| The input |

__________

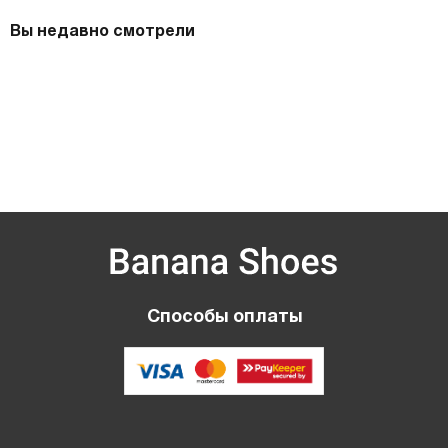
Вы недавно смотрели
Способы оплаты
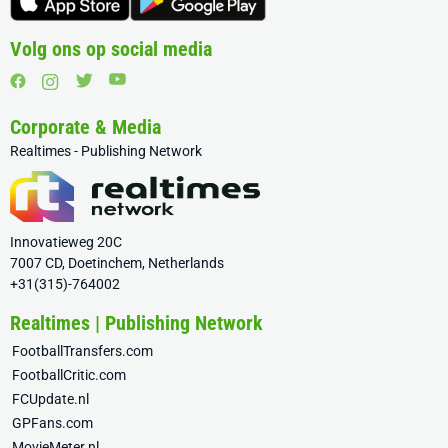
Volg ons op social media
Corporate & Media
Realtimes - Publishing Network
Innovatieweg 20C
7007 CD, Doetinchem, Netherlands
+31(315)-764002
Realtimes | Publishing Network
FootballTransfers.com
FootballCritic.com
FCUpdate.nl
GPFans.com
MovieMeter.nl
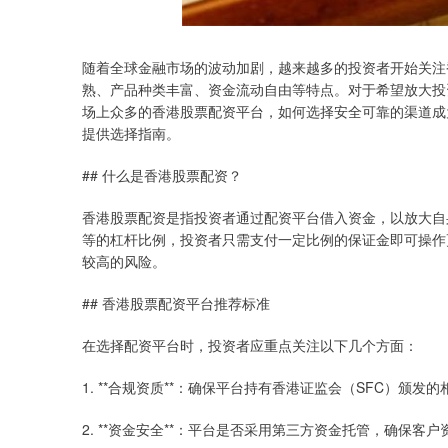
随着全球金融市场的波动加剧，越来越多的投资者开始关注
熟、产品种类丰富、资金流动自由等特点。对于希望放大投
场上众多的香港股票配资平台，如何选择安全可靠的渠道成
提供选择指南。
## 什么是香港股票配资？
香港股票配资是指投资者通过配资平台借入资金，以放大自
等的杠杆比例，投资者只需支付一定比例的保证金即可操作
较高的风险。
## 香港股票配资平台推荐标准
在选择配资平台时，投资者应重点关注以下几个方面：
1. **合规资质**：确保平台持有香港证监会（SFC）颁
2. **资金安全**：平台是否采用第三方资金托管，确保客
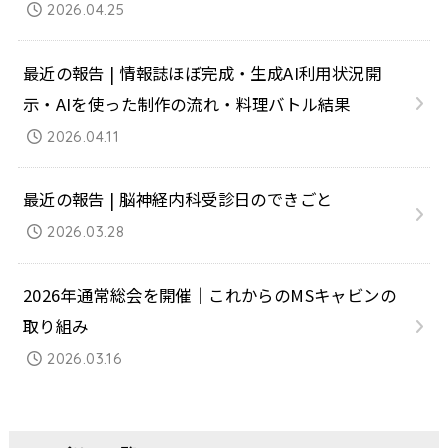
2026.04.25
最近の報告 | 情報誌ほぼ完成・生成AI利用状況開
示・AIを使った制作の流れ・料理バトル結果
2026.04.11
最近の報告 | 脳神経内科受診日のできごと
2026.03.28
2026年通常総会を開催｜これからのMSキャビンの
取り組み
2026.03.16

__________

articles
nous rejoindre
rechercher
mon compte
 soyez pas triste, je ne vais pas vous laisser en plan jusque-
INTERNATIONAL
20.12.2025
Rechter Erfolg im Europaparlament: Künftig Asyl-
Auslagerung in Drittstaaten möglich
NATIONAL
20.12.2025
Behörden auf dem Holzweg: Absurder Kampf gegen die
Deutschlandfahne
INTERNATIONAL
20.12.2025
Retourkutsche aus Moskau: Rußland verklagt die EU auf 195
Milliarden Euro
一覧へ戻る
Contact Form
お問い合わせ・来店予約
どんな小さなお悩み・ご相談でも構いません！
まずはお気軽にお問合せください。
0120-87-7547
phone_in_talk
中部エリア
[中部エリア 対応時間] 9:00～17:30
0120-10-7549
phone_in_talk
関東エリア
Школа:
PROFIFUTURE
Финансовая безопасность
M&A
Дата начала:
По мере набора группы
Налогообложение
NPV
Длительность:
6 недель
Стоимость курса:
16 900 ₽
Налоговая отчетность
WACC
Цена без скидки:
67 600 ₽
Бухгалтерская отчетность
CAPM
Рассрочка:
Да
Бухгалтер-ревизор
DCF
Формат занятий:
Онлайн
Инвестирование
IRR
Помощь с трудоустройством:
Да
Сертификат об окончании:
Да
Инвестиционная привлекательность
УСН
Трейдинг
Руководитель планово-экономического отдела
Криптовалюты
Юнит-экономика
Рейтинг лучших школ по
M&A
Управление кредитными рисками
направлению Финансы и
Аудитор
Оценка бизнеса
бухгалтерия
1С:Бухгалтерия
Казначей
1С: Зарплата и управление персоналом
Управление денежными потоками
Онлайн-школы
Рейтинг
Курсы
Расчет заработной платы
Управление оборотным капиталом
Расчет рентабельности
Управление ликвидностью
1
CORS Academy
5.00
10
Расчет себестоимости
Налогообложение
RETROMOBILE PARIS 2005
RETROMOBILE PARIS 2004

__________

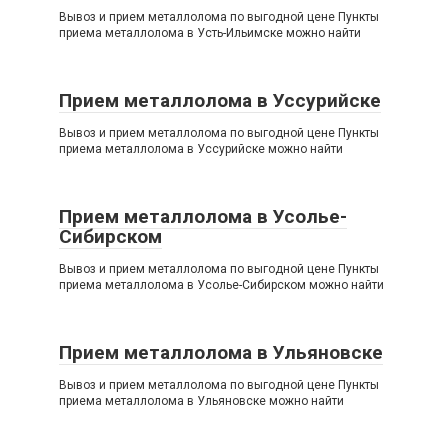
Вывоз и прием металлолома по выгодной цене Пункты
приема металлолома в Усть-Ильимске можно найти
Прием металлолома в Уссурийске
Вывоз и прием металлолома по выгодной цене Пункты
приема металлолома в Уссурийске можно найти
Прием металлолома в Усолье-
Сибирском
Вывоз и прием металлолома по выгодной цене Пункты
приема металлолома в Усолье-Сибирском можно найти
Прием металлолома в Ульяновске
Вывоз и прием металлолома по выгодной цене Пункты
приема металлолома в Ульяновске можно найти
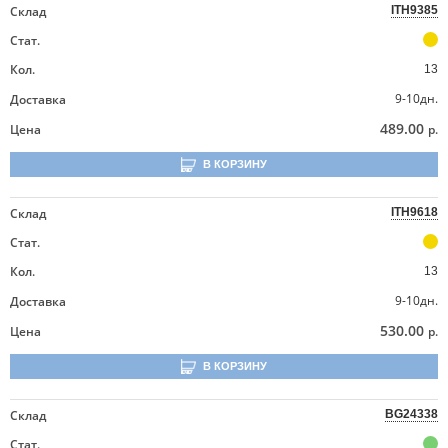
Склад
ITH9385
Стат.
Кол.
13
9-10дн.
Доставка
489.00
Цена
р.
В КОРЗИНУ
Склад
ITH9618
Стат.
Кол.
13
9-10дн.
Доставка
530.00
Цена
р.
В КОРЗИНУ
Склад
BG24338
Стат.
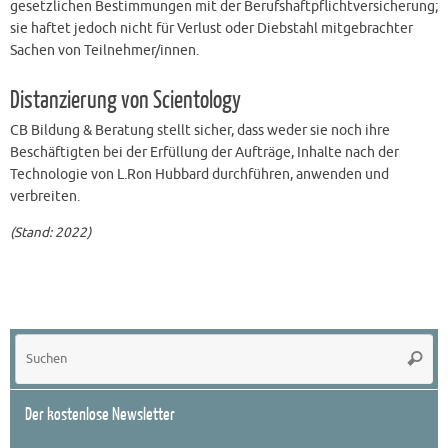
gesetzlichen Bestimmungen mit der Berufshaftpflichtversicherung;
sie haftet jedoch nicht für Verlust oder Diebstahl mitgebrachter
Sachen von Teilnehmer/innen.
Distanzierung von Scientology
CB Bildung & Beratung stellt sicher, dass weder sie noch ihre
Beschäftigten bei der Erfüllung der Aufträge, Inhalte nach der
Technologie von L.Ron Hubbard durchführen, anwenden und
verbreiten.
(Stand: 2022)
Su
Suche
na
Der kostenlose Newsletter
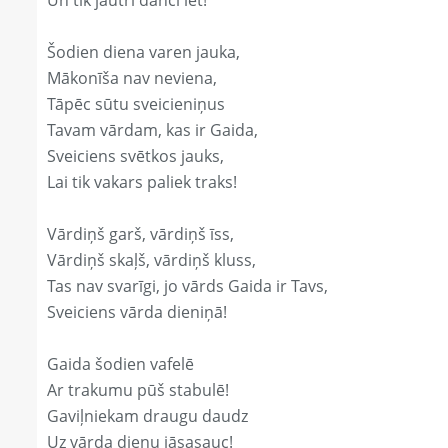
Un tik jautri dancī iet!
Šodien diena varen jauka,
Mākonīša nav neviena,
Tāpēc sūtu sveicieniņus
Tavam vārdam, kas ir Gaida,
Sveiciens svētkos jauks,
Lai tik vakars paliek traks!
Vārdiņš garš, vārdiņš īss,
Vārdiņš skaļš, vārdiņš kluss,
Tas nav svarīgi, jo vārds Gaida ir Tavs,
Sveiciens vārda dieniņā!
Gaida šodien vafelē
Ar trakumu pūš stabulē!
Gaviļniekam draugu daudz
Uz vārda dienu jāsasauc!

__________

Go through the material above and output exactly the lines from the one containing "Бухгалтерская отчетность" through the one containing "RETROMOBILE PARIS 2005".

Бухгалтерская отчетность
CAPM
Рассрочка:
Да
Бухгалтер-ревизор
DCF
Формат занятий:
Онлайн
Инвестирование
IRR
Помощь с трудоустройством:
Да
Сертификат об окончании:
Да
Инвестиционная привлекательность
УСН
Трейдинг
Руководитель планово-экономического отдела
Криптовалюты
Юнит-экономика
Рейтинг лучших школ по
M&A
Управление кредитными рисками
направлению Финансы и
Аудитор
Оценка бизнеса
бухгалтерия
1С:Бухгалтерия
Казначей
1С: Зарплата и управление персоналом
Управление денежными потоками
Онлайн-школы
Рейтинг
Курсы
Расчет заработной платы
Управление оборотным капиталом
Расчет рентабельности
Управление ликвидностью
1
CORS Academy
5.00
10
Расчет себестоимости
Налогообложение
RETROMOBILE PARIS 2005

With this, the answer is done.